# critique my quarterhorse?



## heyycutter (Sep 26, 2009)

Heres cutter, my 13(+/-) year old quarterhorse. in these pics he was deturmined to eat grass so dont mind the struggling to keep his head up haha. what do you think?





























http://i35.tinypic.com/2wcqqkw.jpg


----------



## EventersBabe (Oct 1, 2009)

He toes out in the front two hooves, A very short neck.

I dont know much about confo but I need to find my confo book because I can see somthing else maybe with his legs but I cant put my foot on it.


----------



## SierraSyd (Oct 4, 2009)

Well the 2nd pic you can somewhat critque on, but he looks nice. He looks like he needs muscle tone in the back for a AQH, but he's neck looks short and I can't tell if he has a dip in his crest? Someone can tell me if I'm wrong, I still learning


----------



## heyycutter (Sep 26, 2009)

he was gelded when he was about 8 and i think thats the reason he has a really big chest, its hard to get his hind even with his big front end. any tips?


----------



## xEquestrianx (Aug 30, 2009)

The main faults I can really see, are that he is thick through the throatlatch, he is roman-nosed, his topline is weak and he looks a bit cowhocked.


----------



## equiniphile (Aug 16, 2009)

Was he gelded late? He has a really thick neck....nothing compared to Sundance's neck, though lol! Ok, here's my critique:


*I can't really tell how his head joins his crest without a pic with his head up...
*He has small-ish haunches
*the distance from the front of the stifle to the point of the hock is longer than from the hock to the ground
*high stifle, but a little too far back (good with groundwork, but will have no extra extention if doing jumping)
*nice square butt
*hock is even with the chestnut on the front leg, which is very good. A horse with too-low hock can't move his hind foot forward as efficiently and has a shorter stride. This reduces a horse's ability to travel with maximum leverage and power. A horse with a too-low hock has less thrust from the hind leg and therefore less speed...so you want a nice alignment from the chestnut to the hock.
*Good pronounced topline; not too round
*looks as if his downhill balance is desirable (common to sprinters)



Overall, he looks great


----------



## equiniphile (Aug 16, 2009)

EventersBabe said:


> He toes out in the front two hooves, A very short neck.
> 
> I dont know much about confo but I need to find my confo book because I can see somthing else maybe with his legs but I cant put my foot on it.
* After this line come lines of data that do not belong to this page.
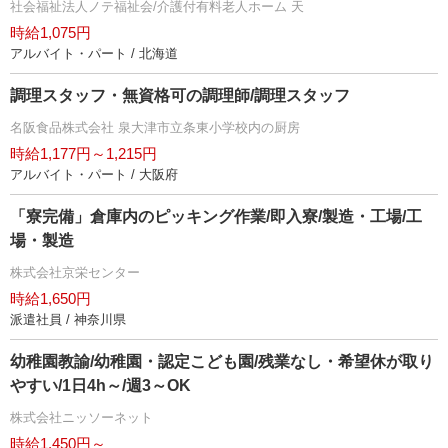
社会福祉法人ノテ福祉会/介護付有料老人ホーム 天
時給1,075円
アルバイト・パート / 北海道
調理スタッフ・無資格可の調理師/調理スタッフ
名阪食品株式会社 泉大津市立条東小学校内の厨房
時給1,177円～1,215円
アルバイト・パート / 大阪府
「寮完備」倉庫内のピッキング作業/即入寮/製造・工場/工
場・製造
株式会社京栄センター
時給1,650円
派遣社員 / 神奈川県
幼稚園教諭/幼稚園・認定こども園/残業なし・希望休が取り
すい/1日4h～/週3～OK
株式会社ニッソーネット
時給1,450円～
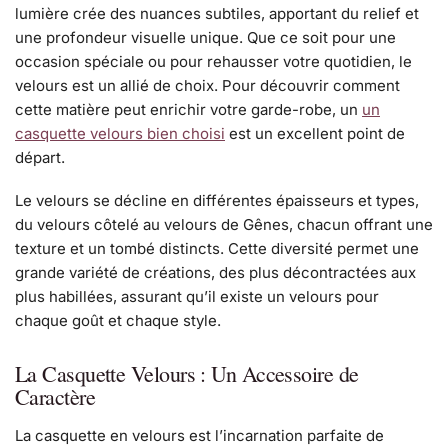
lumière crée des nuances subtiles, apportant du relief et
une profondeur visuelle unique. Que ce soit pour une
occasion spéciale ou pour rehausser votre quotidien, le
velours est un allié de choix. Pour découvrir comment
cette matière peut enrichir votre garde-robe, un
un
casquette velours bien choisi
est un excellent point de
départ.
Le velours se décline en différentes épaisseurs et types,
du velours côtelé au velours de Gênes, chacun offrant une
texture et un tombé distincts. Cette diversité permet une
grande variété de créations, des plus décontractées aux
plus habillées, assurant qu’il existe un velours pour
chaque goût et chaque style.
La Casquette Velours : Un Accessoire de
Caractère
La casquette en velours est l’incarnation parfaite de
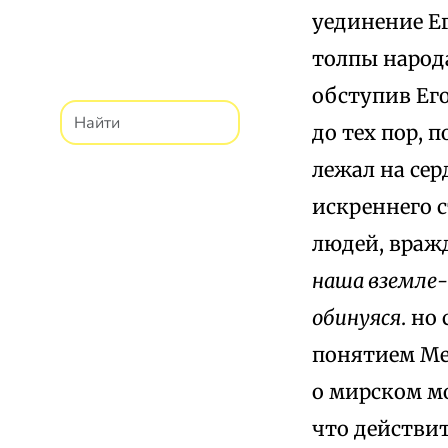
уединение Ег
толпы народа
обступив Его
до тех пор, 
лежал на сер
искреннего 
людей, враж
наша вземле
обинуяся
. но
понятием Me
о мирском мо
что действи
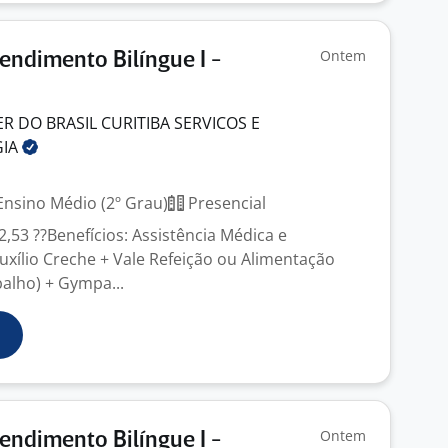
Ontem
endimento Bilíngue I -
 DO BRASIL CURITIBA SERVICOS E
GIA
nsino Médio (2º Grau)
Presencial
32,53 ??Benefícios: Assistência Médica e
uxílio Creche + Vale Refeição ou Alimentação
balho) + Gympa...
Ontem
endimento Bilíngue I -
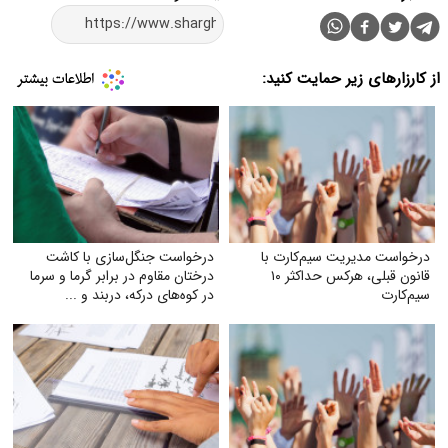
از کارزارهای زیر حمایت کنید:
درخواست مدیریت سیم‌کارت با
درخواست جنگل‌سازی با کاشت
قانون قبلی، هرکس حداکثر ۱۰
درختان مقاوم در برابر گرما و سرما
سیم‌کارت
در کوه‌های درکه، دربند و ...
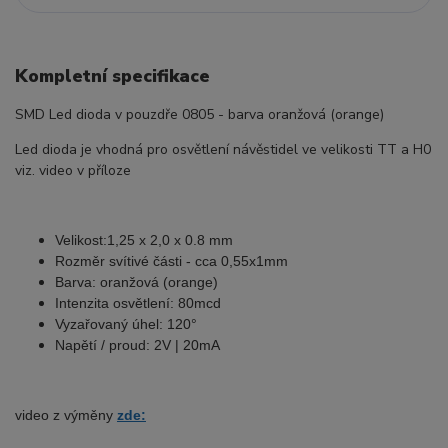
Kompletní specifikace
SMD Led dioda v pouzdře 0805 - barva oranžová (orange)
Led dioda je vhodná pro osvětlení návěstidel ve velikosti TT a H0
viz. video v příloze
Velikost:1,25 x 2,0 x 0.8 mm
Rozměr svítivé části - cca 0,55x1mm
Barva: oranžová (orange)
Intenzita osvětlení: 80mcd
Vyzařovaný úhel: 120°
Napětí / proud: 2V | 20mA
video z výměny
zde:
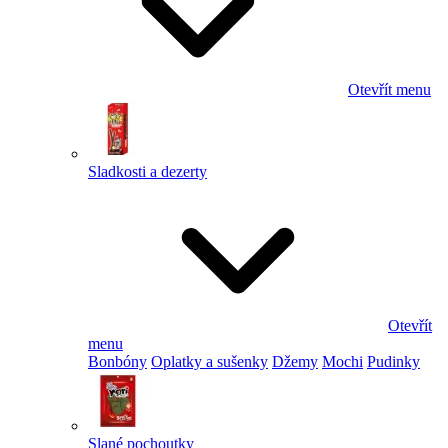
Otevřít menu
Sladkosti a dezerty
Otevřít
menu
Bonbóny
Oplatky a sušenky
Džemy
Mochi
Pudinky
Slané pochoutky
There's a really good confo book preview online here:

The horse conformation handbook - Google Books

I think it's like $20 in stores, but that shows you a preview.


----------



## equiniphile (Aug 16, 2009)

xEquestrianx said:


> The main faults I can really see, are that he is thick through the throatlatch, he is roman-nosed, his topline is weak and he looks a bit cowhocked.


I thought the same


----------



## heyycutter (Sep 26, 2009)

equiniphile--thanks for the very detailed critique, and yes, he was gelded around age 8. 
i dont know a whole lot about confo, but whats wrong with a roman nose?


----------



## SavvyHearts (Sep 29, 2009)

IMO there is nothing wrong with a roman nose, just some people do not like the looks of it. There has been talk (not sure if it's true) that horses with roman noses can breath easier. Again not sure if that's true or not...something I heard a while back. 
I personally like the look of roman noses on horses, especially on QHs or Paints (geldings or stallions only though...not on mares  )


----------



## kchfuller (Feb 1, 2008)

he needs some more muscle in that butt


----------



## equiniphile (Aug 16, 2009)

nothing wrong with it, just a feature some horses have. And his isn't very pronounced compared to some horses like this:


----------



## binkyhoo (Jul 13, 2009)

I too dont mind a roman nose. I have one myself. My only crit is that he might need a bit of conditioning? It could just be the time of year or a gloomy day on which you took the pix, He would be awesome with a bit more shine on his coat. 

Very nice horse.


----------



## onetoomany (Dec 10, 2008)

As far as QH conformation- he's a bit off in some points. He has a very weak hip and a very straight shoulder. His neck is too short and throat latch is pretty unrefined. While he dosen't have a total QH head, he does look like a very sweet boy. His front legs don't look too bad but his hind legs are pretty straight. I disagree with the cow hocked comment as it is very hard to determine if a horse is cow hocked unless there is a hind end shot. He's probably not going to win any halter classes but he does seem like a good and sweet boy.


----------



## AussieDaisyGirl (May 21, 2009)

No critique from me I think he's handsome! I love his colour!


----------



## heyycutter (Sep 26, 2009)

thank you everyone! i agree that he needs muscle tone, the backyard barn i keep him at doesnt have anywhere good to ride, (the grounds uneven and has holes and stuff) so i usually ride in the other horses paddock but i cantwhen its muddy and its like alllllwwwaaayyyyyssss muddy. and me and him just had an accadent recently (he was fine except for some cuts, but i went to the ER). so hes gotten time offf. im actually looking for an decently priced barn with an indoor (so i can excersize him more) in the middlesex MA area. any ideas?


----------